On 2 December 2015 has been published in the Official Gazette of Italian Republic the order of T.A.R. Lazio that – in the month of July 2015 – had suspended all the litigations pending and had referred to the Italian Constitutional Court the issue of constitutional legitimacy of art. 26, paragraph 3, D.L. No. 91/2014, better known as “Spalma Incentivi”, which unilaterally reduced the feed-in-tariff granted to the operators of the photovoltaics[1].

The T.A.R. Lazio, after numerous litigations promoted in this context, has referred to the Italian Constitutional Court the decision on the constitutional legitimacy of such rule. In fact many producers of electrical energy from solar photovoltaic source, which had relied upon incentives granted by the national legislator, have afterward suffered a unilateral decrease of such incentives by reason of the application of the art. 26, paragraph 3, D.L. No. 91/2014.

Specifically, such incentives (in the form of a feed-in-tariff), provided by five different ministerial decrees containing the so-called “Conto Energia”, consist in a private law agreement (Convenzione) executed with a public institution as the GSE. The Convenzione recognizes to the producers a given and a predetermined amount of monetary incentive for each Kwh produced by the PV Plants.

In all cases provided by cited art. 26 paragraph 3, the incentive scheme granted to the producers is, on the opposite, worse than what the Convenzione with the GSE.

The provision – which shall be subject to Constitutional Judges’ ruling – provides that from 1 January 2015, all the incentives granted to photovoltaic plants with a nominal peak power exceeding 200 Kwp shall be reshaped on the basis of three options: (a) the elongation of the incentive period to 24 years (instead of 20 years), with simultaneous direct reduction of the incentives; (b) the reshaping of the feed-in-tariff with a reduced incentive during a first period and an incentive increased in the same size in the second period; (c) a single cutting of the rate up to 8 % depending on the peak power of the PV Plant.

To the belief of operators, the reduction of incentives is unlawful for several reasons: because it has been applied to investments already carried out (which have fixed and constant costs, such as the cost of authorizations, the construction costs and the costs of lands), because it infringes the freedom of enterprise protected by the art. 41 of the Italian Constitution, and because is discriminatory as compared to other operators of PV plants with power lower than 200 Kwp that – on equal terms – did not see a cut in their incentives.

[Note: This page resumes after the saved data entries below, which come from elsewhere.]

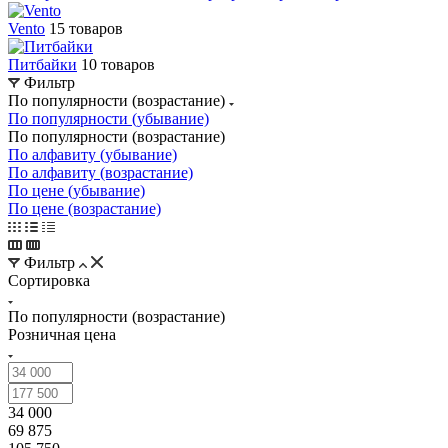
Vento
15 товаров
Питбайки
10 товаров
Фильтр
По популярности (возрастание)
По популярности (убывание)
По популярности (возрастание)
По алфавиту (убывание)
По алфавиту (возрастание)
По цене (убывание)
По цене (возрастание)
Фильтр
Сортировка
По популярности (возрастание)
Розничная цена
34 000
69 875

Waiting to know the date of the hearing in which the question of constitutional legitimacy will be decided, we outline that, should the Constitutional Court accept the arguments of the operators, “Spalma Incentivi” would be repealed with retroactive effect. This means that operators should be restored of all the incentives not paid. This will occur if the Court will decide to not apply a (new) legal principle already applied with the Court Judgment n. 10-2015, published in the “Official Gazette” on 12 February 2015, which enshrined the unconstitutionality of the so called “Robin Tax”. The ruling has, in fact, abolished the additional IRES and it has lowered the tax rate applicable to Energy operators to 27.5%, but with effects only starting from the day following that of its publication in the Official Gazette, without possibility of retroactivity of the rule. This peculiar decision of the Court has been adopted to guarantee compliance with the constitutional provision that imposes the balancing of the State accounts.